Сдалась она наконец в среду днем, на четвертой неделе весеннего триместра. Она пришла ко мне, сказала Энн, прежде всего из жалости и потому что боялась, как бы я не совершил какого-нибудь отчаянного поступка. Думается, если бы я не сказал ей тогда, что никогда не любил и хочу переспать с ней, если бы я сказал более нежно и сентиментально, что влюблен в нее, возможно, она нашла бы в себе силы сопротивляться. А так ей, видимо, показалось, что все обстоит очень просто и быстро кончится, ибо она способна дать то, что мне необходимо, и из великодушия рано или поздно все равно мне это даст. Ей хотелось, чтобы я убедился, что способен любить. Я-то, собственно, никогда в этом и не сомневался — просто нам обоим было легче оттого, что я не мешал ей так думать. Я был влюблен по уши, но в то же время жаждал физической любви, жаждал обладать Энн с такою силой, с какой я ничего еще не желал, и такая моя любовь сыграла свою роль, как сыграла свою роль и псевдооткровенная оболочка, в которую я ее облек. Конечно, Энн понимала и все другое тоже и не согласилась бы, если бы не знала, что я безраздельно принадлежу ей. Но прежде всего она пошла навстречу моей физической страсти. Остальное могло подождать. Мы делали вид, будто никакой огромной любви не существует, тогда как оба знали, что это — единственно возможная почва для сближения. Так в молчаливом сговоре мы обманули друг друга. Собственно, Энн к тому времени, хоть она и пыталась это скрыть, уже физически тянуло ко мне. Вначале я с трудом мог этому поверить, и как ярко вспыхнул окружавший меня мрак, когда я это понял. Ее влекло ко мне словно магнитом, и она не могла ко мне не прийти. Она, как на крыльях, летела по Оксфорду на юг, летела в мою квартирку, потеряв голову от острой потребности быть со мной, со вздохом облегчения раствориться в счастье моего присутствия. А я по-прежнему твердил о ее доброте, о моей благодарности.

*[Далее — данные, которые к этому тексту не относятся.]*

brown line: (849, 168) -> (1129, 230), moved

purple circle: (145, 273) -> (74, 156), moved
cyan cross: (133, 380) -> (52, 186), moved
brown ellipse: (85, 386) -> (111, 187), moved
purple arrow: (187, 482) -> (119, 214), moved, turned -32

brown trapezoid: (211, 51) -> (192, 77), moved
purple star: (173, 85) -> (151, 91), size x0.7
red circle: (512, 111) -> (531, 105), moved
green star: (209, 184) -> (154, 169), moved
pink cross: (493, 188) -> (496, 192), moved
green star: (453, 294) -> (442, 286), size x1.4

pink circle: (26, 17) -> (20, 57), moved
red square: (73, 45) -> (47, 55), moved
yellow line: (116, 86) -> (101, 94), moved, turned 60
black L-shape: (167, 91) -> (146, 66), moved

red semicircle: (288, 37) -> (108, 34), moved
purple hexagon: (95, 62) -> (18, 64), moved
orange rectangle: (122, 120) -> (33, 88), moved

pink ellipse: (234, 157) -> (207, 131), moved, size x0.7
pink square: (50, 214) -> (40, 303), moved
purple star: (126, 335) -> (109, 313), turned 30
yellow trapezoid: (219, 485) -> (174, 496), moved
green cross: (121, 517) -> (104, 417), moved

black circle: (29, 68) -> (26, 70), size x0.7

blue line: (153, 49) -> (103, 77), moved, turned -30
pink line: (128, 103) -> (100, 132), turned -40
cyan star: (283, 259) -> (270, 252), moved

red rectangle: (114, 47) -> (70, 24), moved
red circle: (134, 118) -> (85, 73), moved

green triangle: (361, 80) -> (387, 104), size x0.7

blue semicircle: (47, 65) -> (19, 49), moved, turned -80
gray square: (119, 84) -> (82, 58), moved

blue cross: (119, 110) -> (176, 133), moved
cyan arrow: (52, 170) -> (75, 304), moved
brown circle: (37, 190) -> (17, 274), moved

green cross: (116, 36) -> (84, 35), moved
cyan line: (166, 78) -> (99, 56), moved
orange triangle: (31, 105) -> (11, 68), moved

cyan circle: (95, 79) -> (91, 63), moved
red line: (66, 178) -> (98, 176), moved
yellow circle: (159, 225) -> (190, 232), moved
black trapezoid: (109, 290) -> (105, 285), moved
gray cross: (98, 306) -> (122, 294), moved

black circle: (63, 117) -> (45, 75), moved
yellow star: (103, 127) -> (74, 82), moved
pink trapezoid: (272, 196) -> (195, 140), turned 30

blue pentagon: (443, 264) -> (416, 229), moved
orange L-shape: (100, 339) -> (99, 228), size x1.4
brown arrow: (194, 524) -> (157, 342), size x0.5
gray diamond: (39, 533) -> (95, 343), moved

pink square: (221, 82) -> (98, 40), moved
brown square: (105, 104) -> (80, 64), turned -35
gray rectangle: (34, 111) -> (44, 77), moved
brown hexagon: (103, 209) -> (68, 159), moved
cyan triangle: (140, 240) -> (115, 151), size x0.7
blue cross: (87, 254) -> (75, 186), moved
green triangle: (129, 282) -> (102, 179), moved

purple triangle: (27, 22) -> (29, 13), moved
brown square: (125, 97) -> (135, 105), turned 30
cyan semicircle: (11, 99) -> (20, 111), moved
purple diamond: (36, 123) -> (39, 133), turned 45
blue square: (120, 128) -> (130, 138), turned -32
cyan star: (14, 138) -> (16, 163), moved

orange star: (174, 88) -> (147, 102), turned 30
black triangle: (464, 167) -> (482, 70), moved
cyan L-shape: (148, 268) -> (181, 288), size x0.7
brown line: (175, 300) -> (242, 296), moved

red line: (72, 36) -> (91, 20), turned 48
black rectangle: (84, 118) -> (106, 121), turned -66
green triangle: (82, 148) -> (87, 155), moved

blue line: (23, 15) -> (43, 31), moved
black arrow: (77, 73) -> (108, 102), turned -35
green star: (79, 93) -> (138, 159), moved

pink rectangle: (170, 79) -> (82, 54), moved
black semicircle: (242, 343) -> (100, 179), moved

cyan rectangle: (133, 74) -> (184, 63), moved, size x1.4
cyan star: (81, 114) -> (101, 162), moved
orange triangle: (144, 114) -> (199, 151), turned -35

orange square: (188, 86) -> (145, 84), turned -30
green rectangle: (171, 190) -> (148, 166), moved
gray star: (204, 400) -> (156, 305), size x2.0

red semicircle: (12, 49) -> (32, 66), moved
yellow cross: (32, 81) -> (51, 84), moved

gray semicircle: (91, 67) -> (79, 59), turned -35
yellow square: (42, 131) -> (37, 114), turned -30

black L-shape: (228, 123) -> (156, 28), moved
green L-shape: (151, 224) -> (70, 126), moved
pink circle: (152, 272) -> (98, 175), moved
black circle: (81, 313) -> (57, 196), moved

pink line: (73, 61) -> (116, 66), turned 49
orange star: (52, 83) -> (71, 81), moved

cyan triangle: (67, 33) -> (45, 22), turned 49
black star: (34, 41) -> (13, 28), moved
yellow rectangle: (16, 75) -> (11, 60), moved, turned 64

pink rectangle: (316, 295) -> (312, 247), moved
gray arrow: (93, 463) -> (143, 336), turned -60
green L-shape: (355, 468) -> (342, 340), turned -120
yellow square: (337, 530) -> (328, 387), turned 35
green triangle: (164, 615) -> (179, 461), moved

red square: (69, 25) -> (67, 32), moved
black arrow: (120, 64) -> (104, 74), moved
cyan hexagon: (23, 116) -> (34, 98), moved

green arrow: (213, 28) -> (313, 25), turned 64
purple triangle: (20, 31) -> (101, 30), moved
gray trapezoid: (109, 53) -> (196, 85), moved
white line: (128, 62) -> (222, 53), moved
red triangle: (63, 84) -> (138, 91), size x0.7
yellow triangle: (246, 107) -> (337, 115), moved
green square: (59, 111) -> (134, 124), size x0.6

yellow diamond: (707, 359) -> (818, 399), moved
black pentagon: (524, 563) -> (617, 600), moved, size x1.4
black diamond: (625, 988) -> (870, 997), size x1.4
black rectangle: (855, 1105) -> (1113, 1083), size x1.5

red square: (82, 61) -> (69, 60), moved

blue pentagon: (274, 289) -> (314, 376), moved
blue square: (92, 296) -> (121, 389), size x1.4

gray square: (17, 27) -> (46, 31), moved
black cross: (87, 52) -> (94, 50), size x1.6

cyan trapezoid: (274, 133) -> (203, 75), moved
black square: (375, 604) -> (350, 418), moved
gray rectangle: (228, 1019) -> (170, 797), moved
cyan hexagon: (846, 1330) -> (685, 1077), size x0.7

После великого священнодействия в ту среду днем мы оделись и стояли потрясенные, держась за руки, оба такие несчастные, точно жалели друг друга, ошарашенные силой урагана, который взмыл нас ввысь и переселил в другую страну. Простая ситуация, когда один нуждается, а другой дает, — исчезла. Мы создали лабиринт и затерялись в нем. И теперь мы увидели, что может возникнуть боль — для нас и для наших близких. После того как Энн впервые пришла ко мне по возвращении из Италии, я положил конец всем затеям, связанным с Кристел. А она намеревалась прожить большую часть весеннего триместра в Оксфорде. Я сказал ей, что это невозможно, что я не могу подыскать ей подходящую квартиру, что я слишком занят и вообще надо подождать. Кристел, конечно, не стала хныкать. Словом, я очистил арену для действий, — но каких? Что я мог еще сделать, кроме того, чтобы молить замужнюю женщину тайно посещать меня? Да и как долго это может сохраниться в тайне? Энн посещала уйму людей, но всякий раз, когда она пересекала университетский двор, десятки любопытных глаз могли подметить, куда она идет. Наше расставанье было пылким, однако без всяких планов на будущее. Мы не могли даже говорить о каких-либо планах. И я целую неделю не имел от Энн вестей.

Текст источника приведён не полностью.